▶ WHAT IS NEEDED
Transcribe the whole listing below without changing a word, but leave out every image.

# # #

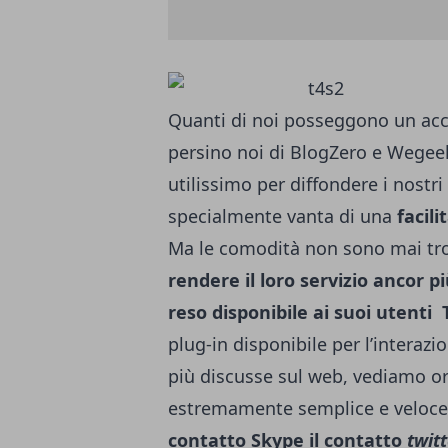
Quanti di noi posseggono un ac
persino noi di
BlogZero
e Wegeek
utilissimo per diffondere i nostri
specialmente vanta di una
facil
Ma le comodità non sono mai tr
rendere il loro servizio ancor 
reso disponibile ai suoi utenti
plug-in disponibile per l’interaz
più discusse sul web, vediamo or
estremamente semplice e veloce
contatto Skype il contatto
twit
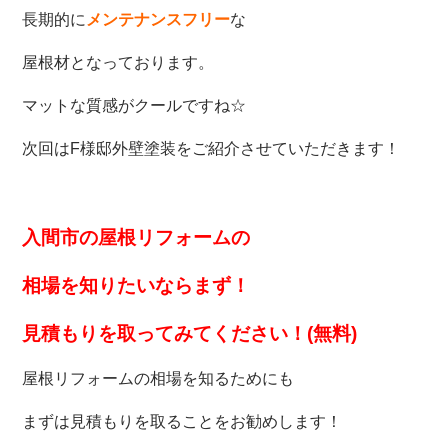
長期的に
メンテナンスフリー
な
屋根材となっております。
マットな質感がクールですね☆
次回はF様邸外壁塗装をご紹介させていただきます！
入間市の屋根リフォームの
相場を知りたいなら
まず！
見積もりを取ってみてください！(無料)
屋根リフォームの相場を知るためにも
まずは見積もりを取ることをお勧めします！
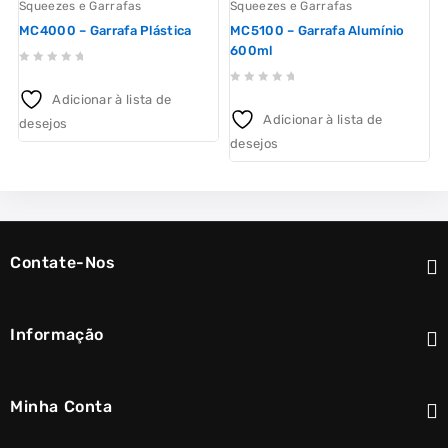
Squeezes e Garrafas
Squeezes e Garrafas
S
MC4000 – Garrafa Plástica
MC5100 – Garrafa Alumínio
600ml
0
0
out
Adicionar à lista de
out
of
o
Adicionar à lista de
desejos
d
of
5
desejos
5
Contate-Nos
Informação
Minha Conta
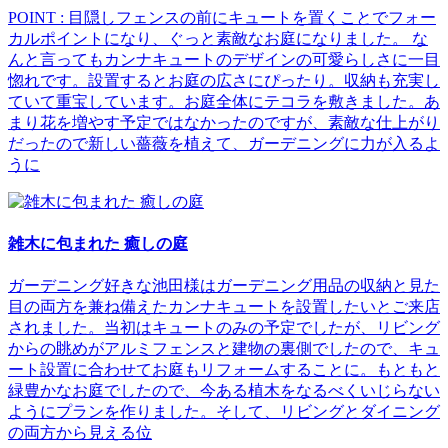
POINT : 目隠しフェンスの前にキュートを置くことでフォー
カルポイントになり、ぐっと素敵なお庭になりました。 な
んと言ってもカンナキュートのデザインの可愛らしさに一目
惚れです。設置するとお庭の広さにぴったり。収納も充実し
ていて重宝しています。お庭全体にテコラを敷きました。あ
まり花を増やす予定ではなかったのですが、素敵な仕上がり
だったので新しい薔薇を植えて、ガーデニングに力が入るよ
うに
雑木に包まれた 癒しの庭
ガーデニング好きな池田様はガーデニング用品の収納と見た
目の両方を兼ね備えたカンナキュートを設置したいとご来店
されました。当初はキュートのみの予定でしたが、リビング
からの眺めがアルミフェンスと建物の裏側でしたので、キュ
ート設置に合わせてお庭もリフォームすることに。もともと
緑豊かなお庭でしたので、今ある植木をなるべくいじらない
ようにプランを作りました。そして、リビングとダイニング
の両方から見える位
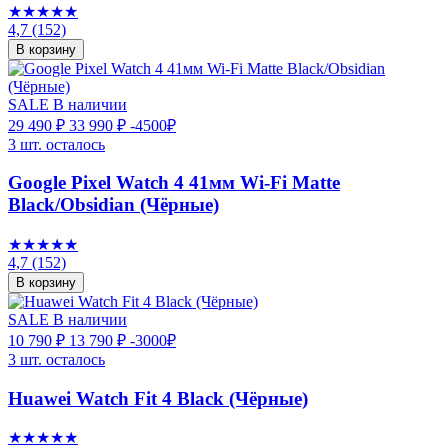
★★★★★
4,7
(152)
В корзину
SALE
В наличии
29 490 ₽
33 990 ₽
-4500₽
3 шт. осталось
Google Pixel Watch 4 41мм Wi-Fi Matte
Black/Obsidian (Чёрные)
★★★★★
4,7
(152)
В корзину
SALE
В наличии
10 790 ₽
13 790 ₽
-3000₽
3 шт. осталось
Huawei Watch Fit 4 Black (Чёрные)
★★★★★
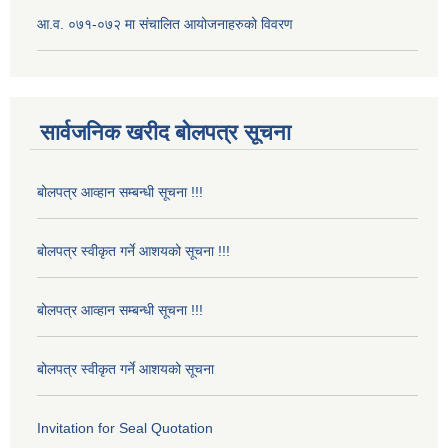
आ.व. ०७१-०७२ मा संचालित आयोजनाहरुको विवरण
सार्वजनिक खरीद बोलपत्र सूचना
बोलपत्र आव्हान सम्बन्धी सूचना !!!
बोलपत्र स्वीकृत गर्ने आशयको सूचना !!!
बोलपत्र आव्हान सम्बन्धी सूचना !!!
बोलपत्र स्वीकृत गर्ने आशयको सूचना
Invitation for Seal Quotation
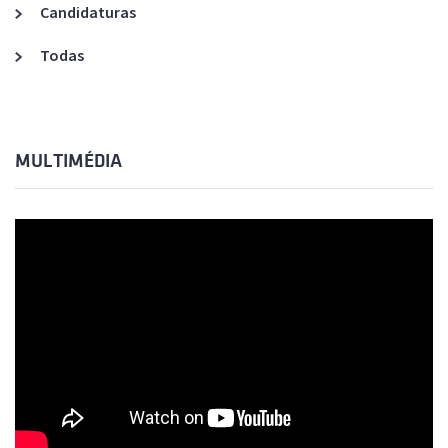
Candidaturas
Todas
MULTIMÉDIA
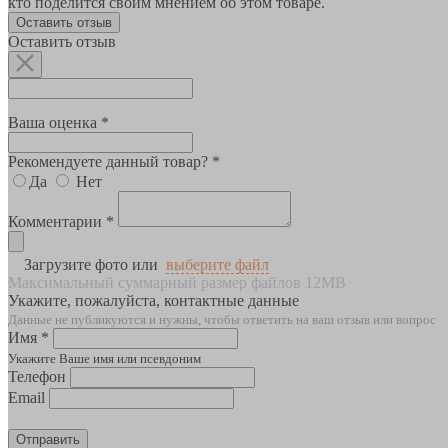
кто поделится своим мнением об этом товаре.
Оставить отзыв
Оставить отзыв
Ваша оценка *
Рекомендуете данный товар? *
Да
Нет
Комментарии *
Загрузите фото или
выберите файл
Максимальный суммарный размер файлов 12MB
Укажите, пожалуйста, контактные данные
Данные не публикуются и нужны, чтобы ответить на ваш отзыв или вопрос
Имя *
Укажите Ваше имя или псевдоним
Телефон
Email
Отправить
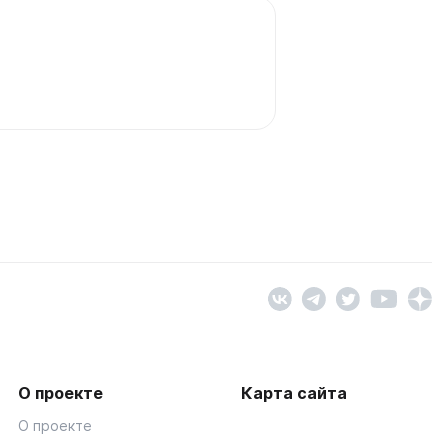
О проекте
Карта сайта
О проекте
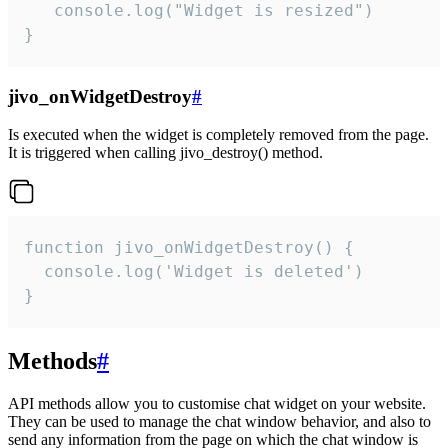
   console.log("Widget is resized")

}
jivo_onWidgetDestroy
#
Is executed when the widget is completely removed from the page.
It is triggered when calling jivo_destroy() method.
function jivo_onWidgetDestroy() {

  console.log('Widget is deleted')

}
Methods
#
API methods allow you to customise chat widget on your website.
They can be used to manage the chat window behavior, and also to
send any information from the page on which the chat window is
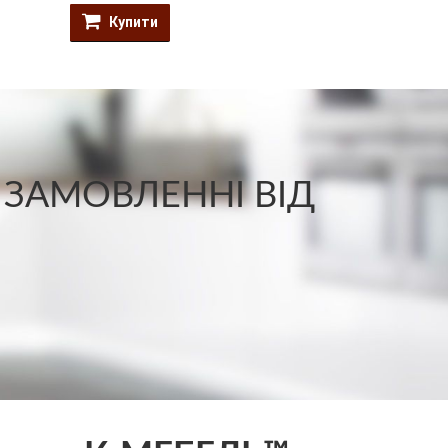
Купити
Купити
 ЗАМОВЛЕННІ ВІД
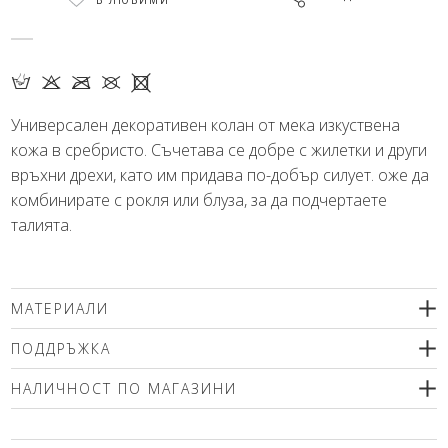
В ЛЮБИМИ
H K O U X
Универсален декоративен колан от мека изкуствена
кожа в сребристо. Съчетава се добре с жилетки и други
връхни дрехи, като им придава по-добър силует. оже да
комбинирате с рокля или блуза, за да подчертаете
талията.
МАТЕРИАЛИ
100% полиуретан
ПОДДРЪЖКА
НАЛИЧНОСТ ПО МАГАЗИНИ
Моля изберете размер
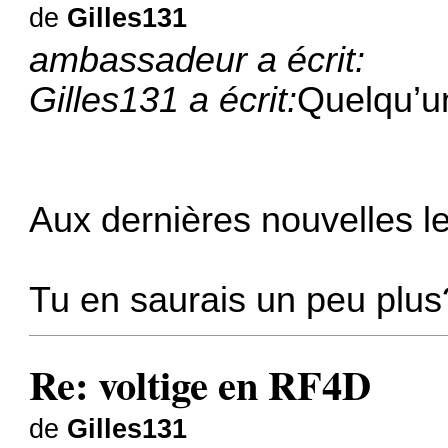
de
Gilles131
ambassadeur a écrit:
Gilles131 a écrit:
Quelqu’u
Aux dernières nouvelles le
Tu en saurais un peu plus
Re: voltige en RF4D
de
Gilles131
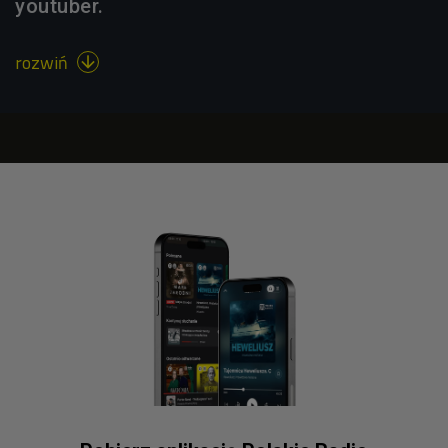
youtuber.
rozwiń

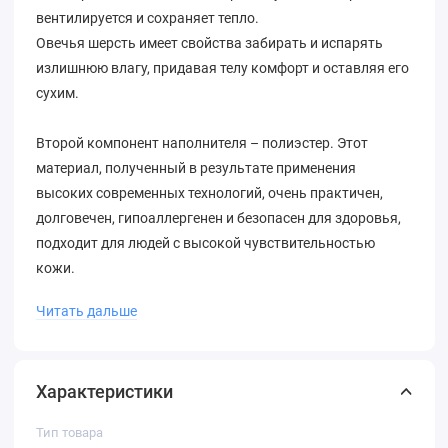
вентилируется и сохраняет тепло.
Овечья шерсть имеет свойства забирать и испарять
излишнюю влагу, придавая телу комфорт и оставляя его
сухим.
Второй компонент наполнителя – полиэстер. Этот
материал, полученный в результате применения
высоких современных технологий, очень практичен,
долговечен, гипоаллергенен и безопасен для здоровья,
подходит для людей с высокой чувствительностью
кожи.
Читать дальше
Одеяло поддерживает оптимальные климатические
условия летом и зимой, обладая при этом невероятно
лёгким весом.
Характеристики
Стеганый узор не только украшает одеяло, но также
служит для равномерного распределения наполнителя,
Тип товара
не позволяя ему сбиваться в комки.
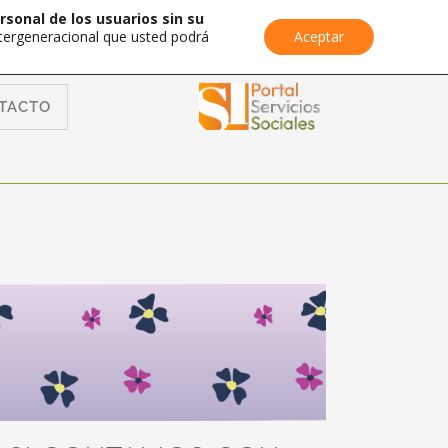
rsonal de los usuarios sin su
Intergeneracional que usted podrá
Aceptar
TACTO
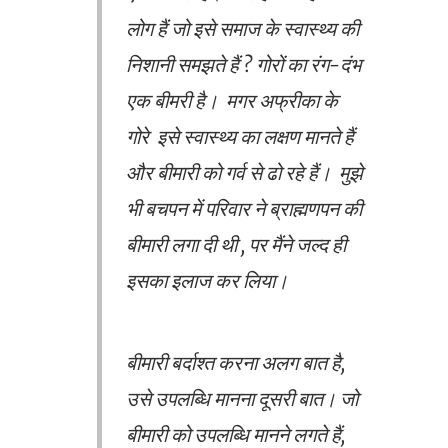
लोग हैं जो इसे समाज के स्वास्थ्य की
निशानी समझते हैं ? गोरों का रंग-दंभ
एक बीमरी है। मगर अफ्रीका के
गोरे इसे स्वास्थ्य का लक्षण मानते हैं
और बीमारी को गर्व से ढो रहे हैं। मुझे
भी बचपन में परिवार ने ब्राह्मणपन की
बीमारी लगा दी थी , पर मैंने जल्द ही
इसका इलाज कर लिया।
बीमारी बर्दाश्त करना अलग बात है,
उसे उपलब्धि मानना दूसरी बात। जो
बीमारी को उपलब्धि मानने लगते हैं,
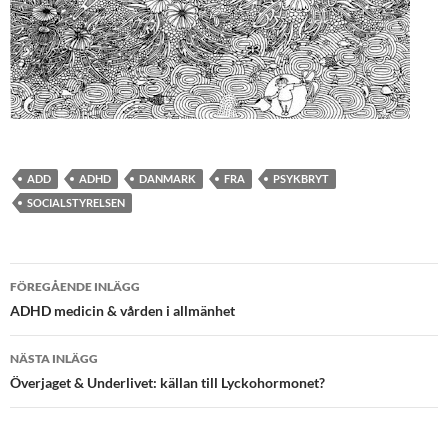
ADD
ADHD
DANMARK
FRA
PSYKBRYT
SOCIALSTYRELSEN
Inläggsnavigering
FÖREGÅENDE INLÄGG
ADHD medicin & vården i allmänhet
NÄSTA INLÄGG
Överjaget & Underlivet: källan till Lyckohormonet?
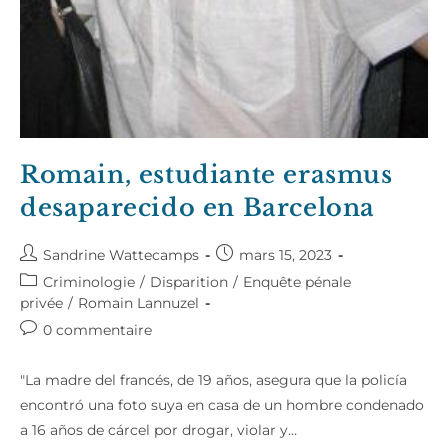
Romain, estudiante erasmus
desaparecido en Barcelona
Auteur/autrice
Publication
Sandrine Wattecamps
mars 15, 2023
de
publiée :
Post
Criminologie
/
Disparition
/
Enquête pénale
la
category:
privée
/
Romain Lannuzel
publication :
Commentaires
0 commentaire
de
la
"La madre del francés, de 19 años, asegura que la policía
publication :
encontró una foto suya en casa de un hombre condenado
a 16 años de cárcel por drogar, violar y…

# # #

▶ RESPONSE TO THE EXERCISE
Quanti di noi posseggono un ac
persino noi di
BlogZero
e Wegeek
utilissimo per diffondere i nostri
specialmente vanta di una
facil
Ma le comodità non sono mai tr
rendere il loro servizio ancor 
reso disponibile ai suoi utenti
plug-in disponibile per l’interaz
più discusse sul web, vediamo or
estremamente semplice e veloce
contatto Skype il contatto
twit
長期的に
メンテナンスフリー
な
屋根材となっております。
マットな質感がクールですね☆
次回はF様邸外壁塗装をご紹介させていただきます！
入間市の屋根リフォームの
相場を知りたいなら
まず！
見積もりを取ってみてください！(無料)
屋根リフォームの相場を知るためにも
まずは見積もりを取ることをお勧めします！
Squeezes e Garrafas
Squeezes e Garrafas
S
MC4000 – Garrafa Plástica
MC5100 – Garrafa Alumínio
600ml
0
0
out
Adicionar à lista de
out
of
o
Adicionar à lista de
desejos
d
of
5
desejos
5
Contate-Nos
Informação
Minha Conta
POINT : 目隠しフェンスの前にキュートを置くことでフォー
カルポイントになり、ぐっと素敵なお庭になりました。 な
んと言ってもカンナキュートのデザインの可愛らしさに一目
惚れです。設置するとお庭の広さにぴったり。収納も充実し
ていて重宝しています。お庭全体にテコラを敷きました。あ
まり花を増やす予定ではなかったのですが、素敵な仕上がり
だったので新しい薔薇を植えて、ガーデニングに力が入るよ
うに
雑木に包まれた 癒しの庭
ガーデニング好きな池田様はガーデニング用品の収納と見た
目の両方を兼ね備えたカンナキュートを設置したいとご来店
されました。当初はキュートのみの予定でしたが、リビング
からの眺めがアルミフェンスと建物の裏側でしたので、キュ
ート設置に合わせてお庭もリフォームすることに。もともと
緑豊かなお庭でしたので、今ある植木をなるべくいじらない
ようにプランを作りました。そして、リビングとダイニング
の両方から見える位
★★★★★
4,7
(152)
В корзину
SALE
В наличии
29 490 ₽
33 990 ₽
-4500₽
3 шт. осталось
Google Pixel Watch 4 41мм Wi-Fi Matte
Black/Obsidian (Чёрные)
★★★★★
4,7
(152)
В корзину
SALE
В наличии
10 790 ₽
13 790 ₽
-3000₽
3 шт. осталось
Huawei Watch Fit 4 Black (Чёрные)
★★★★★
आ.व. ०७१-०७२ मा संचालित आयोजनाहरुको विवरण
सार्वजनिक खरीद बोलपत्र सूचना
बोलपत्र आव्हान सम्बन्धी सूचना !!!
बोलपत्र स्वीकृत गर्ने आशयको सूचना !!!
बोलपत्र आव्हान सम्बन्धी सूचना !!!
बोलपत्र स्वीकृत गर्ने आशयको सूचना
Invitation for Seal Quotation
Candidaturas
Todas
MULTIMÉDIA
кто поделится своим мнением об этом товаре.
Оставить отзыв
Оставить отзыв
Ваша оценка *
Рекомендуете данный товар? *
Да
Нет
Комментарии *
Загрузите фото или
выберите файл
Максимальный суммарный размер файлов 12MB
Укажите, пожалуйста, контактные данные
Данные не публикуются и нужны, чтобы ответить на ваш отзыв или вопрос
Имя *
Укажите Ваше имя или псевдоним
Телефон
Email
Отправить
О проекте
Карта сайта
О проекте
   console.log("Widget is resized")

}
jivo_onWidgetDestroy
#
Is executed when the widget is completely removed from the page.
It is triggered when calling jivo_destroy() method.
function jivo_onWidgetDestroy() {

  console.log('Widget is deleted')

}
Methods
#
API methods allow you to customise chat widget on your website.
They can be used to manage the chat window behavior, and also to
send any information from the page on which the chat window is
Купити
Купити
 ЗАМОВЛЕННІ ВІД
В ЛЮБИМИ
H K O U X
Универсален декоративен колан от мека изкуствена
кожа в сребристо. Съчетава се добре с жилетки и други
връхни дрехи, като им придава по-добър силует. оже да
комбинирате с рокля или блуза, за да подчертаете
талията.
МАТЕРИАЛИ
100% полиуретан
ПОДДРЪЖКА
НАЛИЧНОСТ ПО МАГАЗИНИ
Моля изберете размер
de
Gilles131
ambassadeur a écrit:
Gilles131 a écrit:
Quelqu’u
Aux dernières nouvelles le
Tu en saurais un peu plus
Re: voltige en RF4D
de
Gilles131
youtuber.
rozwiń

вентилируется и сохраняет тепло.
Овечья шерсть имеет свойства забирать и испарять
излишнюю влагу, придавая телу комфорт и оставляя его
сухим.
Второй компонент наполнителя – полиэстер. Этот
материал, полученный в результате применения
высоких современных технологий, очень практичен,
долговечен, гипоаллергенен и безопасен для здоровья,
подходит для людей с высокой чувствительностью
кожи.
Читать дальше
Одеяло поддерживает оптимальные климатические
условия летом и зимой, обладая при этом невероятно
лёгким весом.
Характеристики
Стеганый узор не только украшает одеяло, но также
служит для равномерного распределения наполнителя,
Тип товара
не позволяя ему сбиваться в комки.
rsonal de los usuarios sin su
Intergeneracional que usted podrá
Aceptar
TACTO
लोग हैं जो इसे समाज के स्वास्थ्य की
निशानी समझते हैं ? गोरों का रंग-दंभ
एक बीमरी है। मगर अफ्रीका के
गोरे इसे स्वास्थ्य का लक्षण मानते हैं
और बीमारी को गर्व से ढो रहे हैं। मुझे
भी बचपन में परिवार ने ब्राह्मणपन की
बीमारी लगा दी थी , पर मैंने जल्द ही
इसका इलाज कर लिया।
बीमारी बर्दाश्त करना अलग बात है,
उसे उपलब्धि मानना दूसरी बात। जो
बीमारी को उपलब्धि मानने लगते हैं,
ADD
ADHD
DANMARK
FRA
PSYKBRYT
SOCIALSTYRELSEN
Inläggsnavigering
FÖREGÅENDE INLÄGG
ADHD medicin & vården i allmänhet
NÄSTA INLÄGG
Överjaget & Underlivet: källan till Lyckohormonet?
Romain, estudiante erasmus
desaparecido en Barcelona
Auteur/autrice
Publication
Sandrine Wattecamps
mars 15, 2023
de
publiée :
Post
Criminologie
/
Disparition
/
Enquête pénale
la
category:
privée
/
Romain Lannuzel
publication :
Commentaires
0 commentaire
de
la
"La madre del francés, de 19 años, asegura que la policía
publication :
encontró una foto suya en casa de un hombre condenado
a 16 años de cárcel por drogar, violar y…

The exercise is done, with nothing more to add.